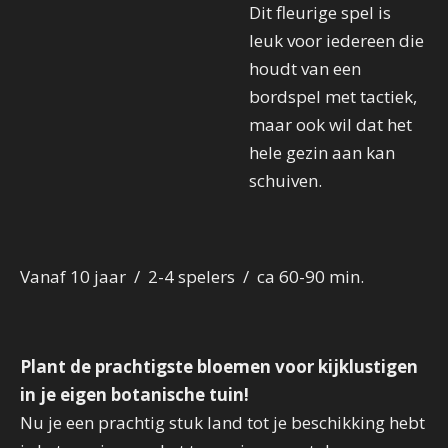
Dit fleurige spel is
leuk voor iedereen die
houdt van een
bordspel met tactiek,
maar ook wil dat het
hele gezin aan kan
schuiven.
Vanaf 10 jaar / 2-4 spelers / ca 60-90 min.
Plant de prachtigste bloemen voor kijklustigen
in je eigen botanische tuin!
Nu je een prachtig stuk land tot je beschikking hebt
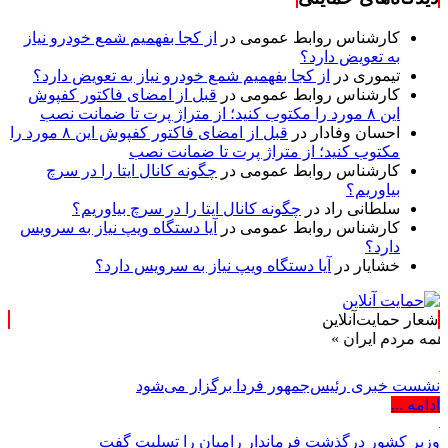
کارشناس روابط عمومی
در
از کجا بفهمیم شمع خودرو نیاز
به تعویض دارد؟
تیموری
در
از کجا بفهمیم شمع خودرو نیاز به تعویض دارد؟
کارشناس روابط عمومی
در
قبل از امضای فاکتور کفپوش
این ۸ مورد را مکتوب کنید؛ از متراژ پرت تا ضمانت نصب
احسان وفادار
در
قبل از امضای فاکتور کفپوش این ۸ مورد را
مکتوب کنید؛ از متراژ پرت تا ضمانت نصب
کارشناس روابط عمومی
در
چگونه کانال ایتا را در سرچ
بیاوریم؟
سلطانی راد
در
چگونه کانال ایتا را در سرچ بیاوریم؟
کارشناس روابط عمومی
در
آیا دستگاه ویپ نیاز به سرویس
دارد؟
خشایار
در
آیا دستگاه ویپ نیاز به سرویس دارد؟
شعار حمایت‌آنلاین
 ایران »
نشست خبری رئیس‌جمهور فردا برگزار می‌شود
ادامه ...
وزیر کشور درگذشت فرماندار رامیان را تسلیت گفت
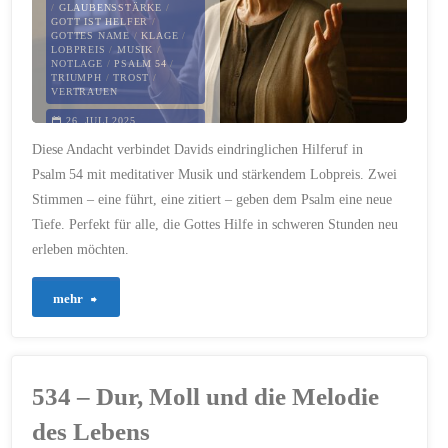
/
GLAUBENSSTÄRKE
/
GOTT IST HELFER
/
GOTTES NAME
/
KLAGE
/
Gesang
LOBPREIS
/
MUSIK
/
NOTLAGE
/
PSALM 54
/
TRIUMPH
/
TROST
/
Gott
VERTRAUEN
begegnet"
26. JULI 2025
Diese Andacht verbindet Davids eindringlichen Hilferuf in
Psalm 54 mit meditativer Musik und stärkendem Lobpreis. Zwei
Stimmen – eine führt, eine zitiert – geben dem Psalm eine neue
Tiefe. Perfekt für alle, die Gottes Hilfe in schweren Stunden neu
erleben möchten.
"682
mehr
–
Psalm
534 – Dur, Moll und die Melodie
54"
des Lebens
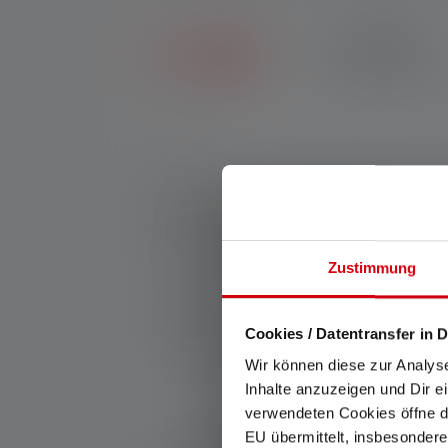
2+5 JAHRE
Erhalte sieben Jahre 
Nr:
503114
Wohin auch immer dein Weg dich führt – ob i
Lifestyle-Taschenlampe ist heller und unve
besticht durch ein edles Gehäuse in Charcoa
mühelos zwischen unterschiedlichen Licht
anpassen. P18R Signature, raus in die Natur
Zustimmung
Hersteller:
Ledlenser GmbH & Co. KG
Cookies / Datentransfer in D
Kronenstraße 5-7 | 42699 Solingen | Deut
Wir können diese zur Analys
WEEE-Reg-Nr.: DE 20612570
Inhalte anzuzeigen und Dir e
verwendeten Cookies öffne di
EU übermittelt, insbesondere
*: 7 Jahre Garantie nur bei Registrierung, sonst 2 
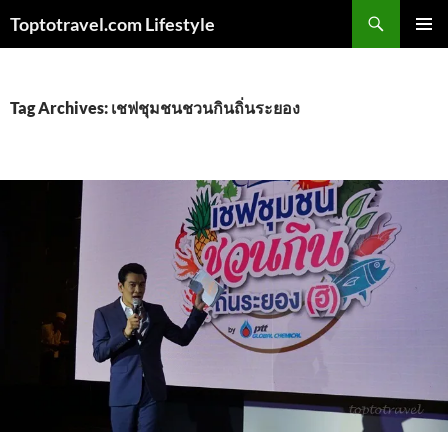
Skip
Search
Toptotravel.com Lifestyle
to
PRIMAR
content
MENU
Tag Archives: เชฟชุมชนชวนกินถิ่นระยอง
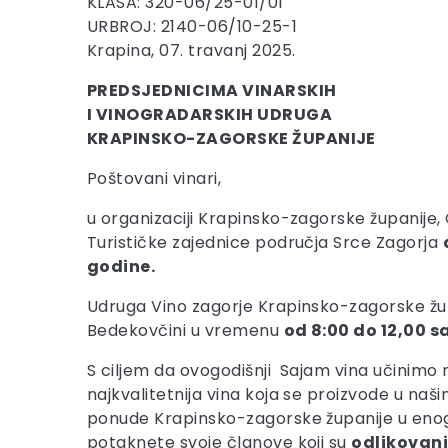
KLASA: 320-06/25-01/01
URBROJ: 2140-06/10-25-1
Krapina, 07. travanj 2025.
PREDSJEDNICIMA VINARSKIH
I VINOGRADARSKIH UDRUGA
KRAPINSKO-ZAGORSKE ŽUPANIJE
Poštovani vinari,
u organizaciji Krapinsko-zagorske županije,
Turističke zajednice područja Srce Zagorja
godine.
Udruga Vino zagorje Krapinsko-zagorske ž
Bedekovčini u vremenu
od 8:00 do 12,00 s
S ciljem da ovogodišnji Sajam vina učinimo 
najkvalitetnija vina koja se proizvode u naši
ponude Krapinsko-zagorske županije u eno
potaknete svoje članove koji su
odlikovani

———

# [What you should do]
Take the material above from the line bearing "GLAUBENSSTÄRKE" through the line bearing "Kronenstraße 5-7 | 42699 Solingen | Deut" and write it out exactly, both end lines included. Pictures stay out.

# [Reply to the exercise]
GLAUBENSSTÄRKE
/
GOTT IST HELFER
/
GOTTES NAME
/
KLAGE
/
Gesang
LOBPREIS
/
MUSIK
/
NOTLAGE
/
PSALM 54
/
TRIUMPH
/
TROST
/
Gott
VERTRAUEN
begegnet"
26. JULI 2025
Diese Andacht verbindet Davids eindringlichen Hilferuf in
Psalm 54 mit meditativer Musik und stärkendem Lobpreis. Zwei
Stimmen – eine führt, eine zitiert – geben dem Psalm eine neue
Tiefe. Perfekt für alle, die Gottes Hilfe in schweren Stunden neu
erleben möchten.
"682
mehr
–
Psalm
534 – Dur, Moll und die Melodie
54"
des Lebens
2+5 JAHRE
Erhalte sieben Jahre 
Nr:
503114
Wohin auch immer dein Weg dich führt – ob i
Lifestyle-Taschenlampe ist heller und unve
besticht durch ein edles Gehäuse in Charcoa
mühelos zwischen unterschiedlichen Licht
anpassen. P18R Signature, raus in die Natur
Zustimmung
Hersteller:
Ledlenser GmbH & Co. KG
Cookies / Datentransfer in D
Kronenstraße 5-7 | 42699 Solingen | Deut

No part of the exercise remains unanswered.